Masih Sulit Tersangkakan Menkominfo dalam Perkara BTS 4G Bakti, Kejaksaan Agung Periksa Kembali Enam Orang Saksi

MAJALAH ICT – Jakarta. Kejaksaan Agung kembali melakukan pemeriksaan terkait dengan perkara dugaan tindak pidana korupsi dalam penyediaan infrastruktur Base Transceiver Station (BTS) 4G dan infrastruktur pendukung paket 1, 2, 3, 4, dan 5 BAKTI Kementerian Komunikasi dan Informatika Tahun 2020 s/d 2022. Pemeriksaan terkait dengan perkara dugaan tindak pidana korupsi tersebut dilakukan melalui Tim Jaksa Penyidik pada Direktorat Penyidikan Jaksa Agung Muda Bidang Tindak Pidana Khusus (JAM PIDSUS). Dimana pemeriksaan dilakukan dengan memeriksa 6 orang sebagai saksi terkait dengan perkara tersebut pada hari Jumat(24/03/2023).

Hal tersebut juga dijabarkan oleh Kepala Pusat Penerangan Hukum Ketut Sumedana. Disampaikan Ketut,  para saksi yang diperiksa yaitu Saksi berinisial atas nama MA, dimana saksi MA merupakan Pegawai BAKTI Kementerian Komunikasi dan Informatika.

Kemudian, Saksi berinisial atas nama EN, dimana saksi EN merupakan Manager Akuntansi PT SEI. Saksi berinisial atas nama YP, dimana saksi YP merupakan General Manager Logistik PT SEI. Saksi berinisial atas nama BI, dimana saksi BI merupakan Direktur PT SEI.

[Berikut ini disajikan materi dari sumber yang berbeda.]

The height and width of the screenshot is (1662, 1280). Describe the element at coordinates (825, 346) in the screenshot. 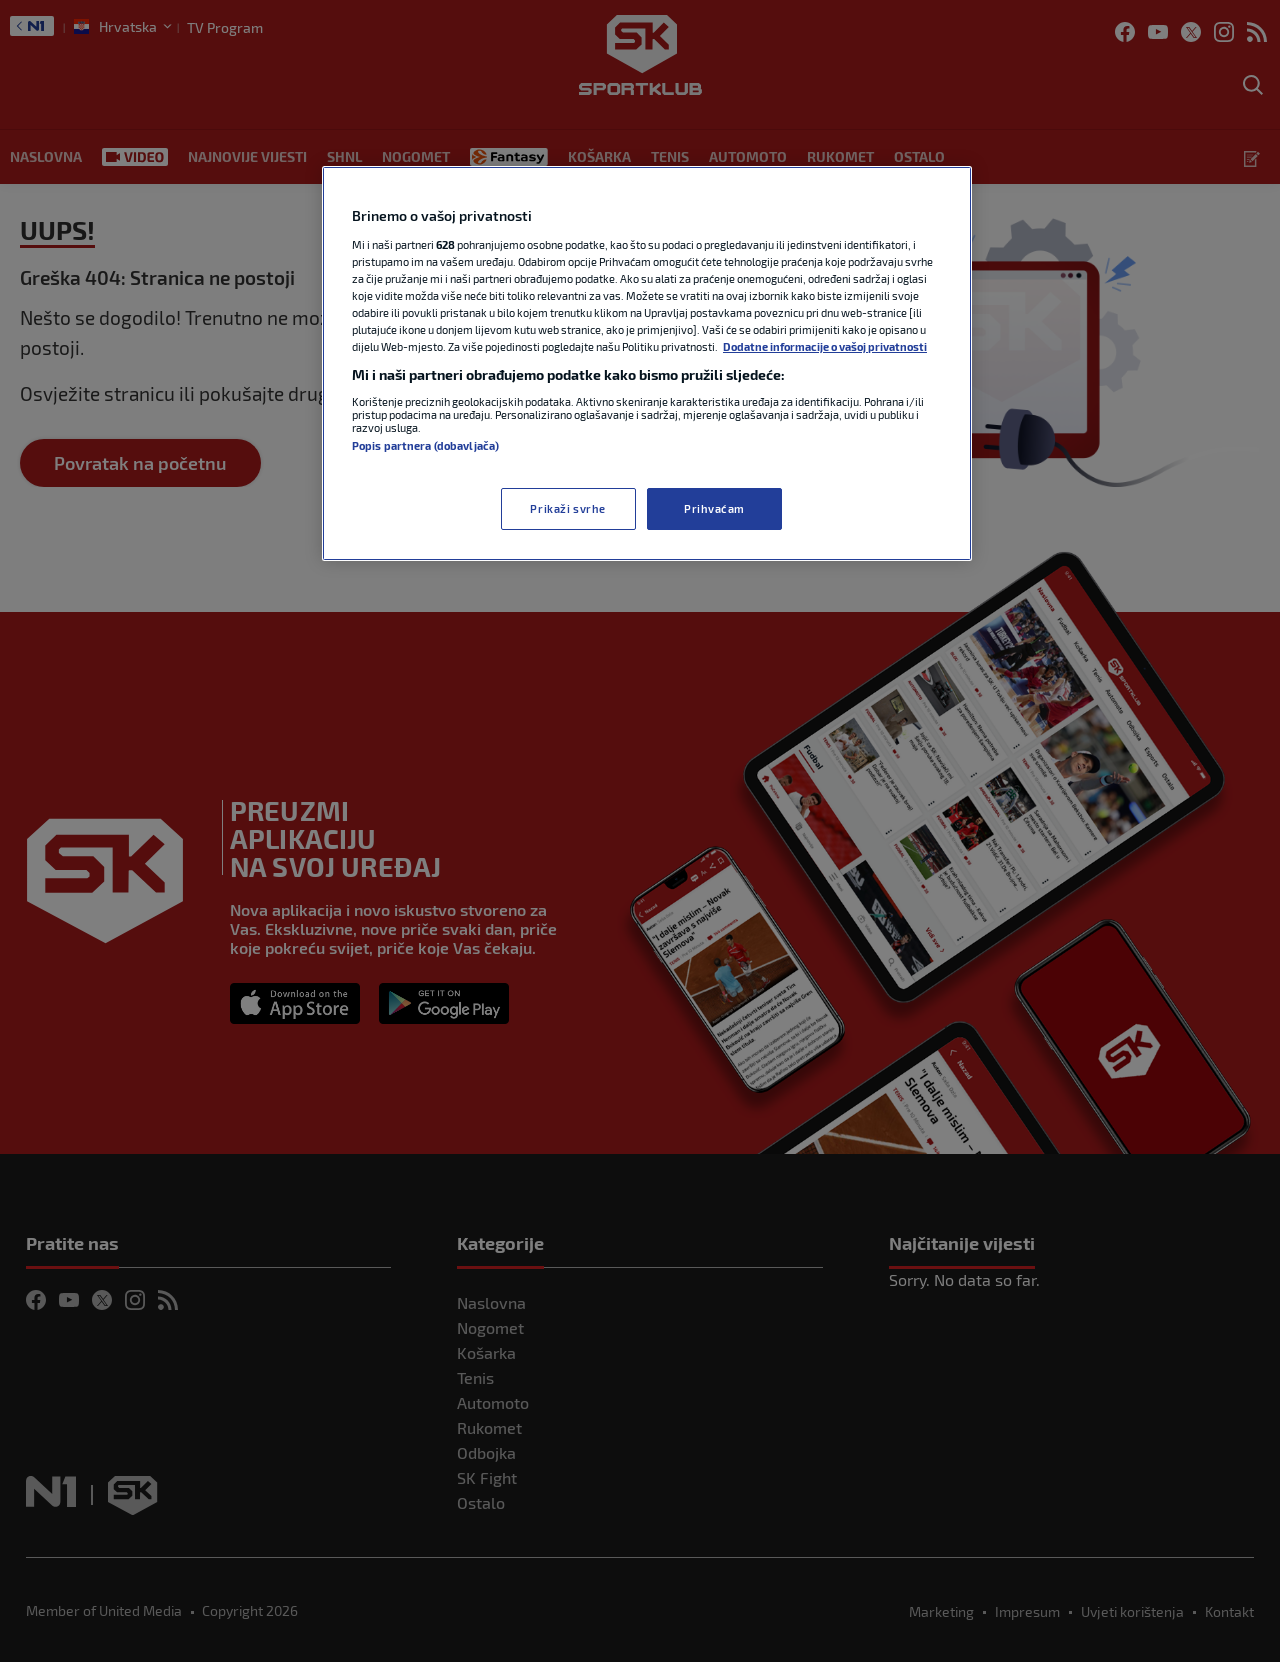

I see `Dodatne informacije o vašoj privatnosti [Dodatne informacije o vašoj privatnosti, otvara se na novoj kartici]` at that location. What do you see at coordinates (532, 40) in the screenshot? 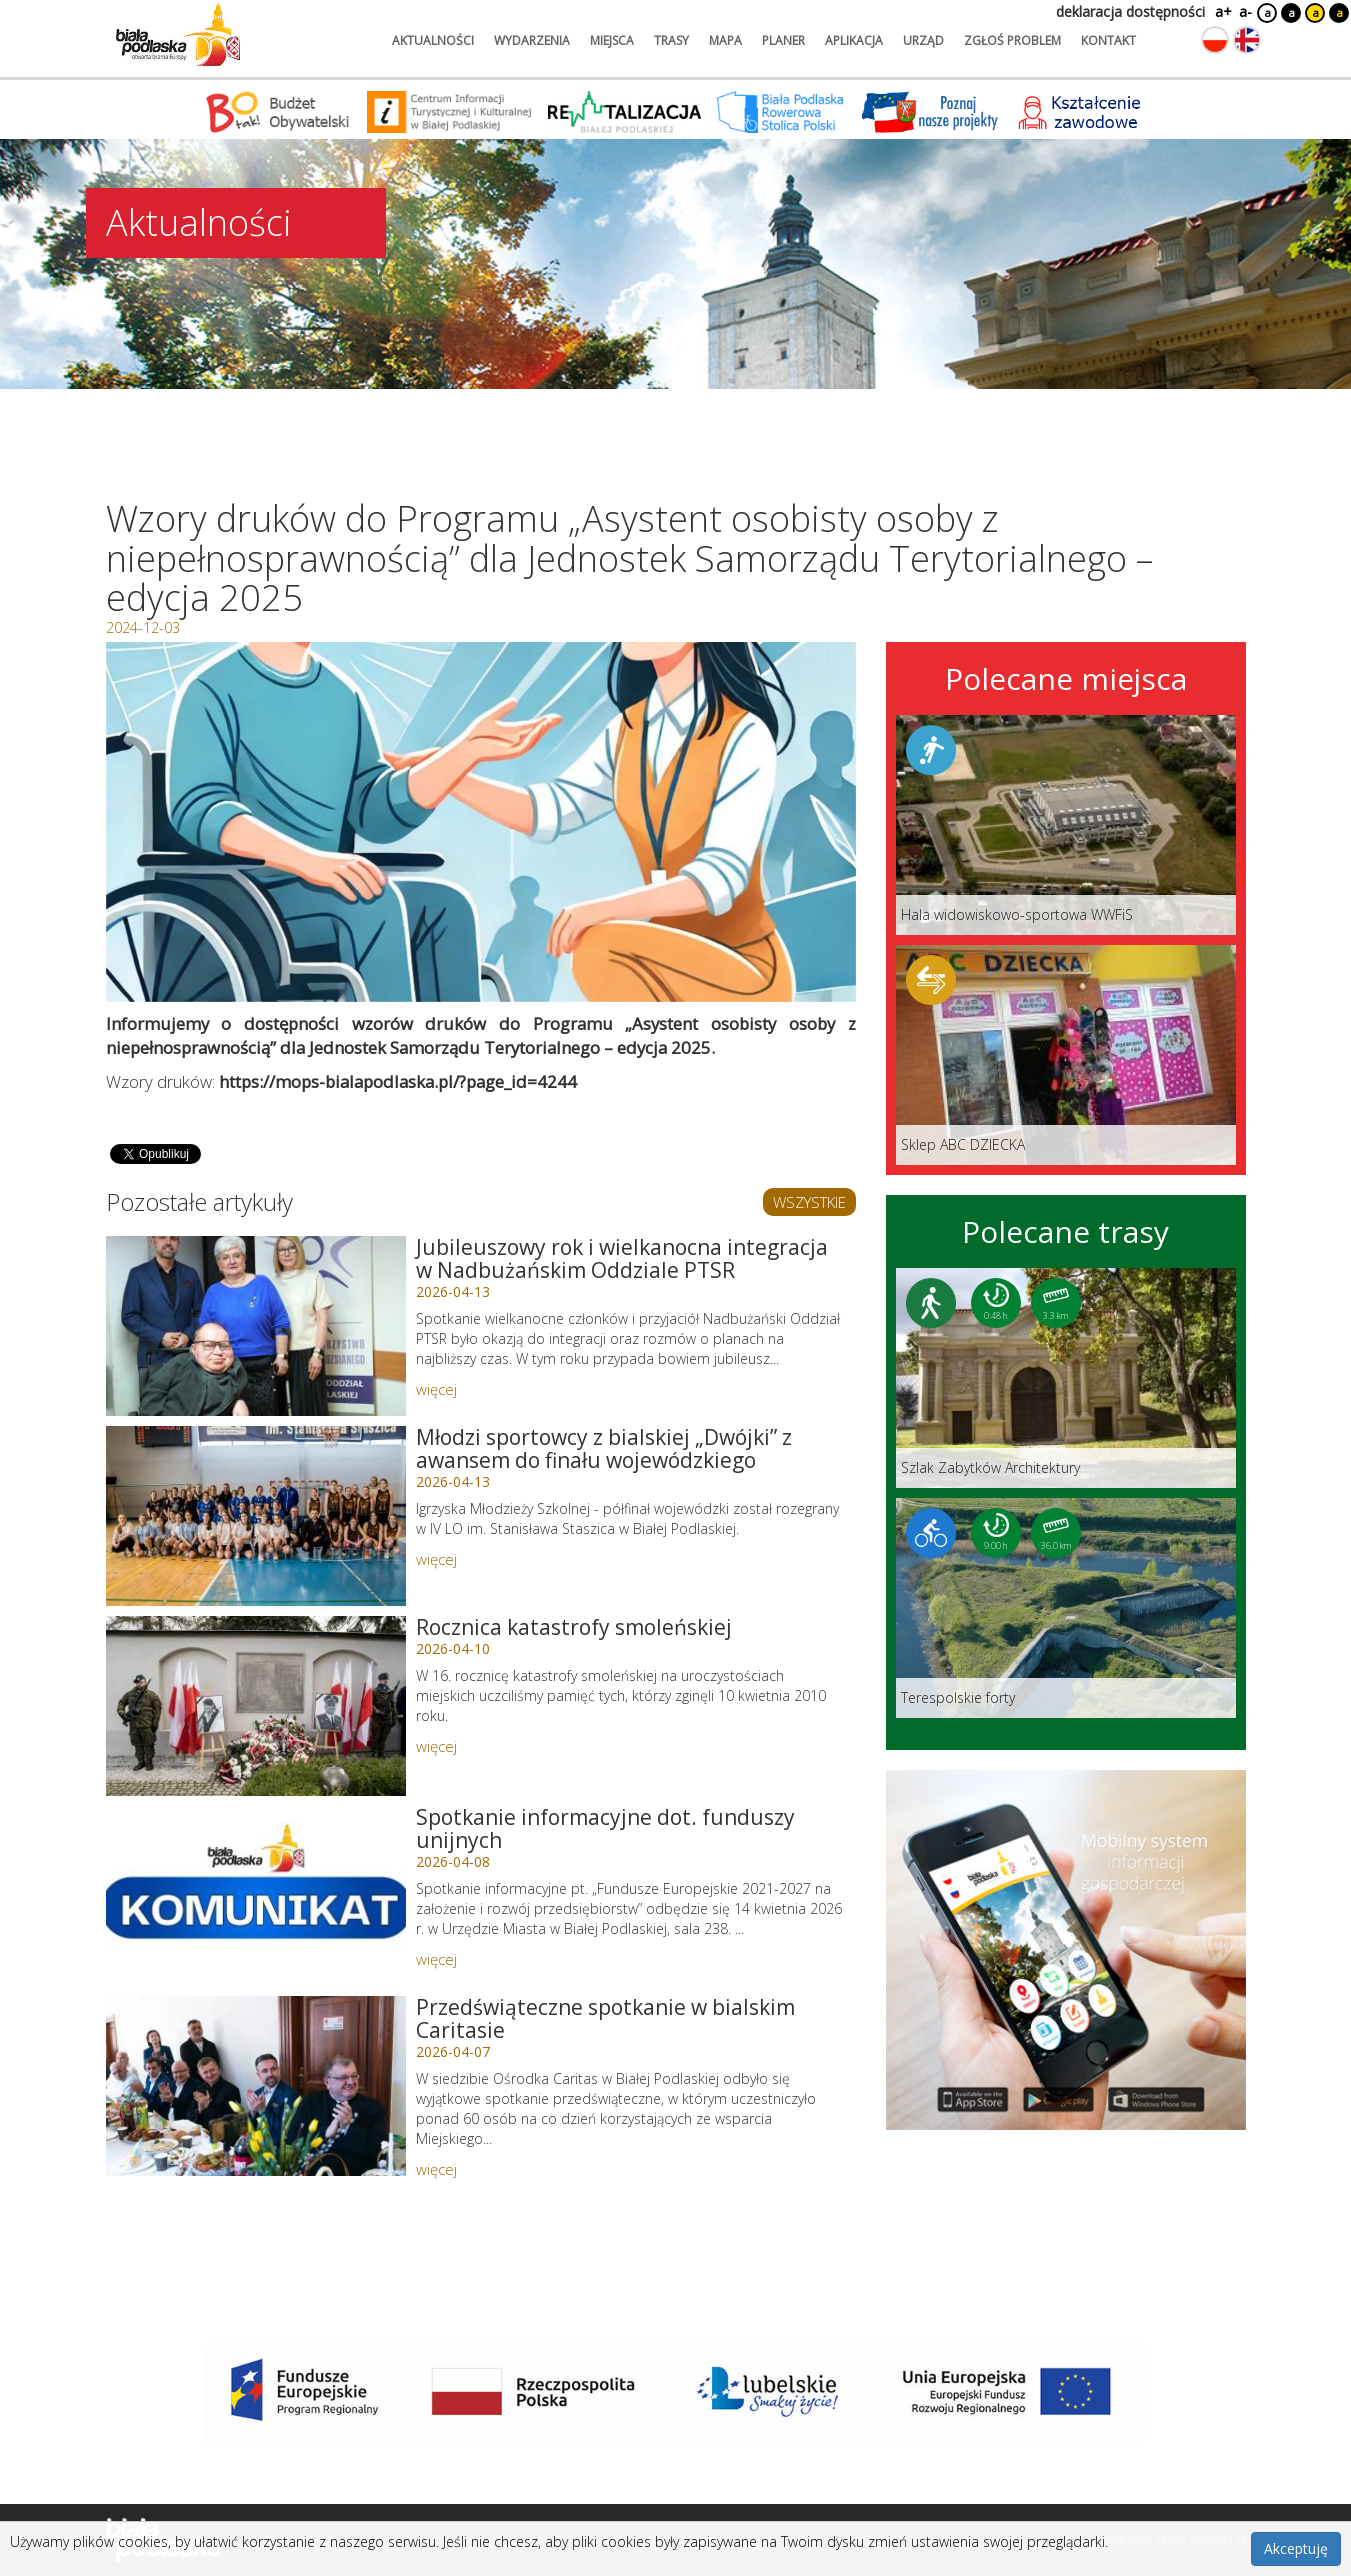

Saksi berinisial atas nama ATH, dimana saksi ATH merupakan Operasional Manager Area 1 PT IBS. Saksi berinisial atas nama ARS, dimana saksi ARS merupakan Account CFO PT Huawei Tech Investment (PT HTI).

“Pemeriksaan kepada satu orang sebagai saksi dilakukan untuk memperkuat bukti bukti serta melengkapi berkas berkas perkara terkait dengan dugaan tindak pidana korupsi dalam penyediaan infrastruktur Base Transceiver Station (BTS) 4G dan infrastruktur pendukung paket 1, 2, 3, 4, dan 5 BAKTI Kementerian Komunikasi dan Informatika Tahun 2020 s/d 2022.”, ujar Kapuspenkum. Jumat(24/03)

Kapuspenkum Kejaksaan menjelaskan bahwasannya pemeriksaan yang dilakukan kepada keenam orang saksi diperiksa terkait penyidikan perkara dugaan tindak pidana korupsi yang telah dilakukan oleh tersangka berinisial atas nama AAL, GMS, YS, MA, dan IH dalam penyediaan infrastruktur Base Transceiver Station (BTS) 4G dan infrastruktur pendukung paket 1, 2, 3, 4, dan 5 BAKTI Kementerian Komunikasi dan Informatika Tahun 2020 s/d 2022.